#### Task requirements:
Using the data below, count the lines where "posso" appears, and answer with the number alone.

Saved data entries:

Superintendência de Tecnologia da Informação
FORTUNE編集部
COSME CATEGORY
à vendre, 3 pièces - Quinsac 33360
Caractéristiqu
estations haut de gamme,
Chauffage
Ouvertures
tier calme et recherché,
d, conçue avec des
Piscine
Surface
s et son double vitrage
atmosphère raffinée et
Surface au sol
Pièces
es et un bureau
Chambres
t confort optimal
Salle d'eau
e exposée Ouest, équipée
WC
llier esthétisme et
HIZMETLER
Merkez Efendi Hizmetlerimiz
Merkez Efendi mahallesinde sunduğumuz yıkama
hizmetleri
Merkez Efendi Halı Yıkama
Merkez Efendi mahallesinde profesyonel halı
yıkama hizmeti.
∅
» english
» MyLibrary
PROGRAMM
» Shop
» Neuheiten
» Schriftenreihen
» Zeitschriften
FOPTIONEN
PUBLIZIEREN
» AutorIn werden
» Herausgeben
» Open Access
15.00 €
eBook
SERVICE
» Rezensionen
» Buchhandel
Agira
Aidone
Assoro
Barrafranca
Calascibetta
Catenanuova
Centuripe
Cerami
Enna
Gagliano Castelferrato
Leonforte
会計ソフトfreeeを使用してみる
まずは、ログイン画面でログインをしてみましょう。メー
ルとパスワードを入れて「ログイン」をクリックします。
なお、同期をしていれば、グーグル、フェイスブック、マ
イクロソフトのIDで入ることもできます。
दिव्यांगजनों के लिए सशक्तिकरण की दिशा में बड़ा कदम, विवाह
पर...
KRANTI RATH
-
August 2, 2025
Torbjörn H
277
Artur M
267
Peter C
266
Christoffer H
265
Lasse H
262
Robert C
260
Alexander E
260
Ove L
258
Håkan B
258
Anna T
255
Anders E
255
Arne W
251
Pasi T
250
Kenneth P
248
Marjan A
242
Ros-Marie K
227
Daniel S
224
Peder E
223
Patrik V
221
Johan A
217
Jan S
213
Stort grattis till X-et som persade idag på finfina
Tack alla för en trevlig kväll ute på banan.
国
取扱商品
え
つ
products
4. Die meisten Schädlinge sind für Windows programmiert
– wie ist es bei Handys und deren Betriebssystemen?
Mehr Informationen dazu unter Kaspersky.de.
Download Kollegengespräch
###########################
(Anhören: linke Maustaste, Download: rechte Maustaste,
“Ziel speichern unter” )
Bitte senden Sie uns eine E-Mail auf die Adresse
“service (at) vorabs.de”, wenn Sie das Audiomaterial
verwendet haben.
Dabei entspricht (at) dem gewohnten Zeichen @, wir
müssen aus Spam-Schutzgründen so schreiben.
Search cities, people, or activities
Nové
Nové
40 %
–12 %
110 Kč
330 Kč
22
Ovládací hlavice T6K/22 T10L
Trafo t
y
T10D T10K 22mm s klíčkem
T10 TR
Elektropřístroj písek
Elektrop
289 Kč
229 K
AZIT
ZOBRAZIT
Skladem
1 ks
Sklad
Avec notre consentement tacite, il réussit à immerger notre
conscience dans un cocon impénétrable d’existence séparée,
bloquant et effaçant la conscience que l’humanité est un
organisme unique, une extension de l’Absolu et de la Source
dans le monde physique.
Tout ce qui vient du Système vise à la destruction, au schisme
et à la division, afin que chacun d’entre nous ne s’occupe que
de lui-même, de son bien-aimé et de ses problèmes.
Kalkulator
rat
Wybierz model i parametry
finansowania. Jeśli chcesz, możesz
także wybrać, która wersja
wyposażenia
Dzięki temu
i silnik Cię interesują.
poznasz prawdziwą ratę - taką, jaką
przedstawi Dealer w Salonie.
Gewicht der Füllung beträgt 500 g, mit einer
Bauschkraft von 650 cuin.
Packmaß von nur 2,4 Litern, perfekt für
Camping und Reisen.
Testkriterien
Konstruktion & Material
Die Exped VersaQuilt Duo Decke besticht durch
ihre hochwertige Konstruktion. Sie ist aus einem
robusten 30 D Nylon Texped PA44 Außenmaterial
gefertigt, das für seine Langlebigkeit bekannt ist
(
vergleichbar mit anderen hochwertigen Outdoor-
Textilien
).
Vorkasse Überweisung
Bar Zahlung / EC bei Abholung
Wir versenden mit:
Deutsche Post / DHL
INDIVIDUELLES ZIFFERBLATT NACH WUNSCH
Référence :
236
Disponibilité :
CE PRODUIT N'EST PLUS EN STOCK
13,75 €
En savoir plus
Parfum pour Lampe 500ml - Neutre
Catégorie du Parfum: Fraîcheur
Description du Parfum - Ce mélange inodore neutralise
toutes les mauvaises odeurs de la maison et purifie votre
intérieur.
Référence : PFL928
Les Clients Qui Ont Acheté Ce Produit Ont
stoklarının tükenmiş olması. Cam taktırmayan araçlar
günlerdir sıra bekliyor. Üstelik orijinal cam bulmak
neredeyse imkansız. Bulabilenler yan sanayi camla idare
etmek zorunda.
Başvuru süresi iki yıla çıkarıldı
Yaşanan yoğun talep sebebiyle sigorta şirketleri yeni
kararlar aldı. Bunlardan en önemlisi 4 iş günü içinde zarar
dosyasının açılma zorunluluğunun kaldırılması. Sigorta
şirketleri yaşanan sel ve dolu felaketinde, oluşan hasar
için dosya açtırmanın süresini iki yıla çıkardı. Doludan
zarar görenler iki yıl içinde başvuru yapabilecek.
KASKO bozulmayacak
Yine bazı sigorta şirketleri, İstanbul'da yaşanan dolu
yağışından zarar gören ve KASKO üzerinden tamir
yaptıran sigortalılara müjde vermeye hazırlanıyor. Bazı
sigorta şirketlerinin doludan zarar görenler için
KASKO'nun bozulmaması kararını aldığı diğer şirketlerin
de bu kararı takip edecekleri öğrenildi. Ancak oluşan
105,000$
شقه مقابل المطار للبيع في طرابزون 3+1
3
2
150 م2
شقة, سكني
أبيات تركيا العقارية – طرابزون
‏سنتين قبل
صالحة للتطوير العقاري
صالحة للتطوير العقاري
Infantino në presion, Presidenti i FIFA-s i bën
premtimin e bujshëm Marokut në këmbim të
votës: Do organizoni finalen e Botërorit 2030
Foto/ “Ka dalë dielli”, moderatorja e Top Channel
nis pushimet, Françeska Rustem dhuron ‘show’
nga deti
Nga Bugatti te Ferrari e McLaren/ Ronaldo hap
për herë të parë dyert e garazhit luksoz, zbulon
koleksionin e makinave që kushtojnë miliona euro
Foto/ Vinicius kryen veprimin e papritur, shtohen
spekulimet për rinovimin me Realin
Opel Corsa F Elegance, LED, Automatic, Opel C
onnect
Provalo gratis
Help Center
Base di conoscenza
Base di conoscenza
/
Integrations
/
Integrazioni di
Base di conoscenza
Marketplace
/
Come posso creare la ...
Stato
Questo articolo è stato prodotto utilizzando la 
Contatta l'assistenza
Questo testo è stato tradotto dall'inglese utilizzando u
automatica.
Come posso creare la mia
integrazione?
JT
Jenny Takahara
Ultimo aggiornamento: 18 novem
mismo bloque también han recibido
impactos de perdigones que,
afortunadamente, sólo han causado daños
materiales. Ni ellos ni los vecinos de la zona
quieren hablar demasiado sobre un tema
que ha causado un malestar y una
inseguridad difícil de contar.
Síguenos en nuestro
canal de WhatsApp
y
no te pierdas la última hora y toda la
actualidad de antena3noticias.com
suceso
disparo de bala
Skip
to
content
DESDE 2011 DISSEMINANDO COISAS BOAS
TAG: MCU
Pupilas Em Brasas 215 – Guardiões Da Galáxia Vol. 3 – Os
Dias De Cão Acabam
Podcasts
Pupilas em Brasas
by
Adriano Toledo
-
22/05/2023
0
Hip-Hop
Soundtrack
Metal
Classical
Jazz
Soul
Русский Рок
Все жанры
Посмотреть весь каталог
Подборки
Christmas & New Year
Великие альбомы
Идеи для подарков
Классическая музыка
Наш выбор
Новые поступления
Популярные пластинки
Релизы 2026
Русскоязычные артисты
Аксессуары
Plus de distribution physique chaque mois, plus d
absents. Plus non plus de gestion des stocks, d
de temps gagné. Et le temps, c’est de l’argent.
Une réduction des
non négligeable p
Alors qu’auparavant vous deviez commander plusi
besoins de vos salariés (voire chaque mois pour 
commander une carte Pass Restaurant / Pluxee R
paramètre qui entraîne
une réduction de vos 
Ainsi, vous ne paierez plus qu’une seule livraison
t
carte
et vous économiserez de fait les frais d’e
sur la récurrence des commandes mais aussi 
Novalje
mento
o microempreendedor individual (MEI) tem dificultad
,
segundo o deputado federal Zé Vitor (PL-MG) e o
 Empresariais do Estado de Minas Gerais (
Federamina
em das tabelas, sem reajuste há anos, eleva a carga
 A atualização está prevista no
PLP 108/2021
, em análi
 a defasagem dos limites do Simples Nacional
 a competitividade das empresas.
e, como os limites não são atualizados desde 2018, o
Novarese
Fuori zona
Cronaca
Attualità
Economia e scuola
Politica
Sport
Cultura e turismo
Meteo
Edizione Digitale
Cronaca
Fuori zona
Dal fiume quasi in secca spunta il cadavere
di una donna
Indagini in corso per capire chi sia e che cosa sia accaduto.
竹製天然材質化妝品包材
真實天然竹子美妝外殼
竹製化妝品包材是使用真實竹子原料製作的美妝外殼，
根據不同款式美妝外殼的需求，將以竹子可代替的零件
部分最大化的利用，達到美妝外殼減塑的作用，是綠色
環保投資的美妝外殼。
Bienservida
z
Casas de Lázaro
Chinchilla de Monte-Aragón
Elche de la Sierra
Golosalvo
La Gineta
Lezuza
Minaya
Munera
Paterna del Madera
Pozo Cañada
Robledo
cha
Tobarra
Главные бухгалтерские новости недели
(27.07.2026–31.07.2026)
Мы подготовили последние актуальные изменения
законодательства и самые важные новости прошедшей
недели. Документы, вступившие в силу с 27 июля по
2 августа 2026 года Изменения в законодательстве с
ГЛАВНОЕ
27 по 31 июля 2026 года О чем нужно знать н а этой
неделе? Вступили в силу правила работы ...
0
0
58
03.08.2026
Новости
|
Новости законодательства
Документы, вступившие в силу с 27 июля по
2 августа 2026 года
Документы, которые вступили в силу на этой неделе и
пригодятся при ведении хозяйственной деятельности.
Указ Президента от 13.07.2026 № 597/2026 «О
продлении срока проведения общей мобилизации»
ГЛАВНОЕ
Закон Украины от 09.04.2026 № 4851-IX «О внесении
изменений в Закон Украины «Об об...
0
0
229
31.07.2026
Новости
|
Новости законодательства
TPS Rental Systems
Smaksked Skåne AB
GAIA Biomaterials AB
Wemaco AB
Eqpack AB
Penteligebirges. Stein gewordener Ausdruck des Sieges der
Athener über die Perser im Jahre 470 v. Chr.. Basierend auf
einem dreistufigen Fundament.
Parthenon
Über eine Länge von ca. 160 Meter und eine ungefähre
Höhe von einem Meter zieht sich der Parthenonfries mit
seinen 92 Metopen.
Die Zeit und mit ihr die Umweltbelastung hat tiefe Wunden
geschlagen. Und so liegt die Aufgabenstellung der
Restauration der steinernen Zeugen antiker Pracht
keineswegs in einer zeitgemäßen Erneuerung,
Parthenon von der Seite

#### Task output:
2